La Pontificia Accademia per la Vita propone, in un’ottica dell’etica del bene comune e del rispetto della dignità di ogni persona, una riflessione, scaturita dal documento stilato, di «introdurre nuove e incisive misure perché sia reso possibile agli anziani di essere accompagnati e assistiti in contesti familiari, nella loro casa e comunque in ambienti domiciliari che assomiglino più alla casa che all’ospedale. Si tratta di una svolta culturale da mettere in atto. Essa sarà attenta a indicare questa strada come la via più autentica per testimoniare la verità profonda dell’essere umano: immagine e somiglianza di Dio, mendicante e maestro d’amore».

La risorsa degli anziani e cura pastorale

Il documento si conclude con un richiamo all’interno della chiesa, a livello diocesano e delle comunità parrocchiali, di far crescere la consapevolezza del senso di responsabilità e cura pastorale verso il mondo degli anziani.
L’istituzione della giornata mondiale dedicata agli anziani e i nonni, il 25 luglio, ha il significato di comprendere e custodire quei valori che essi possono trasmettere alle giovani generazioni e ai loro nipoti: «sono l’anello indispensabile per educare alla fede i piccoli e i giovani». Lo scambio culturale, della conoscenza fra giovani e anziani diventa «nuova linfa di umanesimo che renderebbe più solidale la società». Infatti la loro fragilità mostra l’accettabilità della dipendenza dagli altri come modi di affrontare la vita, e quando sono in salute, «ci ricordano il bisogno di essere amati e sostenuti.

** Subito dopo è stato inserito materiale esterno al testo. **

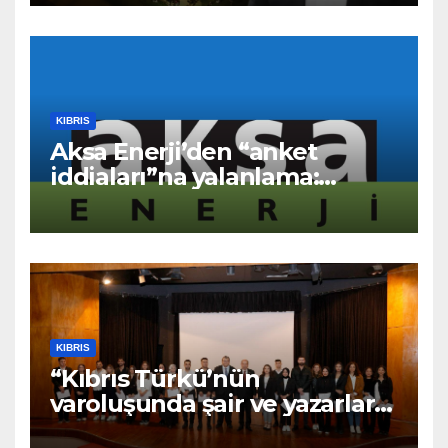
KIBRIS
Aksa Enerji’den “anket
iddiaları”na yalanlama:
“Asılsız ve mesnetsiz
haberler”
KIBRIS
“Kıbrıs Türkü’nün
varoluşunda şair ve yazarların
katkıları büyüktür” – BRTK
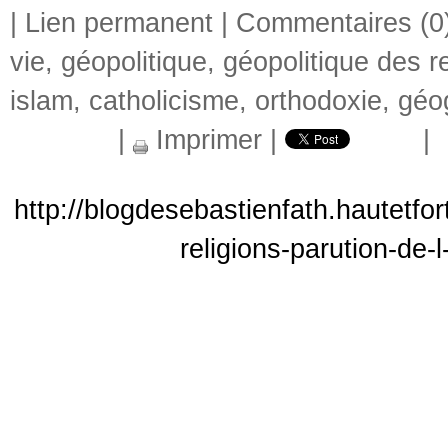
|
Lien permanent
|
Commentaires (0
vie
,
géopolitique
,
géopolitique des re
islam
,
catholicisme
,
orthodoxie
,
géog
|
Imprimer
|
|
http://blogdesebastienfath.hautetfo
religions-parution-de-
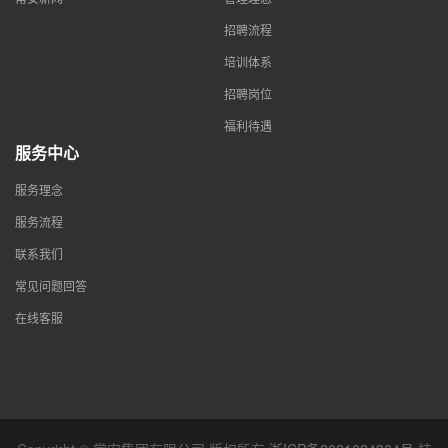
招聘流程
培训体系
招聘岗位
福利待遇
服务中心
服务理念
服务流程
联系我们
常见问题回答
在线客服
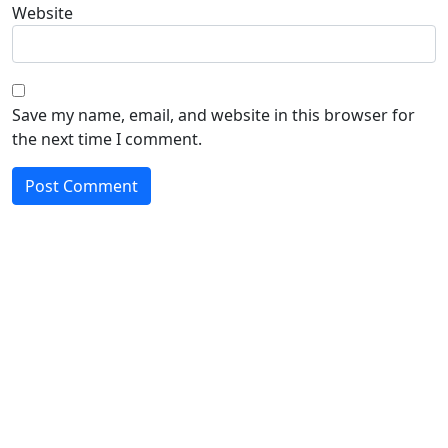
Website
Save my name, email, and website in this browser for
the next time I comment.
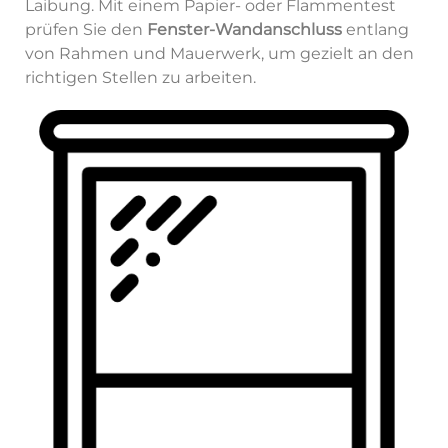
Laibung. Mit einem Papier- oder Flammentest
prüfen Sie den
Fenster-Wandanschluss
entlang
von Rahmen und Mauerwerk, um gezielt an den
richtigen Stellen zu arbeiten.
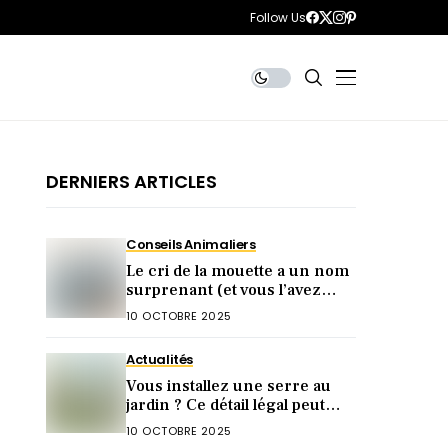
Follow Us
DERNIERS ARTICLES
Conseils Animaliers
Le cri de la mouette a un nom
surprenant (et vous l’avez
sûrement déjà entendu) !
10 OCTOBRE 2025
Actualités
Vous installez une serre au
jardin ? Ce détail légal peut
tout faire capoter !
10 OCTOBRE 2025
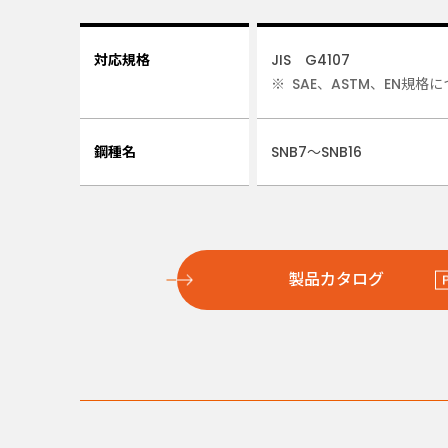
対応規格
JIS G4107
SAE、ASTM、EN規
鋼種名
SNB7～SNB16
製品カタログ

Nella vecchiaia, sconfitta ogni autosufficienza, si diviene mendicanti di aiuto».

L’emergenza sanitaria ha portato alla luce una capacità di raccogliere la sfida della vita, le sue incognite e le sue gioie, «che si basa, in parte, sull’ispirazione, propria del dialogo tra generazioni: un dialogo che può essere fatto di parole o di silenzio, del disegno offerto da un bambino, che ancora fa sognare l’anziano, o dalla tenerezza dei loro sguardi, che si incrociano e si incoraggiano a vicenda», ha affermato Monsignor Bruno-Marie Duffé, segretario del Dicastero per il Servizio dello sviluppo umano integrale, alla presentazione del documento. Aggiungendo che «L’anziano, del resto, non ha che una cosa da fare: offrire ciò che ha scoperto della vita, in modo che il bambino sperimenti ancora – e sempre – il desiderio di scoprire e inventare la vita».

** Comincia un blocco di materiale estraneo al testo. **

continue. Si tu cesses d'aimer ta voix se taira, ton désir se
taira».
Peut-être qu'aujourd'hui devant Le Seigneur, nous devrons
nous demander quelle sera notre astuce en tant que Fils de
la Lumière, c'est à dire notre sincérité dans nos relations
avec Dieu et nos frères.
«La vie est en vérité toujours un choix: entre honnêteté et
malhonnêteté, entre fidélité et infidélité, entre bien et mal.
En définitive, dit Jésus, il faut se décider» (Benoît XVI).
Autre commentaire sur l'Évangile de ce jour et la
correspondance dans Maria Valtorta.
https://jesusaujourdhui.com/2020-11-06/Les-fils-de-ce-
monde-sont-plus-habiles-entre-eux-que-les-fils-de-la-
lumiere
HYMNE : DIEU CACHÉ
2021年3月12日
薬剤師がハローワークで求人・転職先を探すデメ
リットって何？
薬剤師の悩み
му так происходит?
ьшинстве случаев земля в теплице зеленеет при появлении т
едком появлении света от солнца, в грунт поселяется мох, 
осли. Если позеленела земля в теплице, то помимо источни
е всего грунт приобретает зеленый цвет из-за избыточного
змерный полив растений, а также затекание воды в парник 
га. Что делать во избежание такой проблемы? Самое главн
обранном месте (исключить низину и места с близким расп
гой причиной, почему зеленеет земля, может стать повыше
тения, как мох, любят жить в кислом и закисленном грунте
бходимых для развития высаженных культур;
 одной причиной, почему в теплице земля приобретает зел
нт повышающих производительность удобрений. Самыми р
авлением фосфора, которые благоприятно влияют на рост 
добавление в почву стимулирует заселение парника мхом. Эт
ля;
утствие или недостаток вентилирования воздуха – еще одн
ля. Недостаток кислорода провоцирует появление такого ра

Gli anziani sono chiamati, nei loro ultimi tratti del cammino di vita, a guardare alla soglie del mistero verso l’eternità, della comprensione avvicinandosi a Dio e vivendo nella relazione con Lui. Il documento sintetizza in conclusione la vocazione degli anziani, l’essere chiamati ad essere missionari nell’attività pastorale, come ogni altra età e l’attenzione caritatevole da parte della chiesa, il prendersi cura della loro spiritualità, del loro bisogno di intimità con Cristo e di condivisione della fede.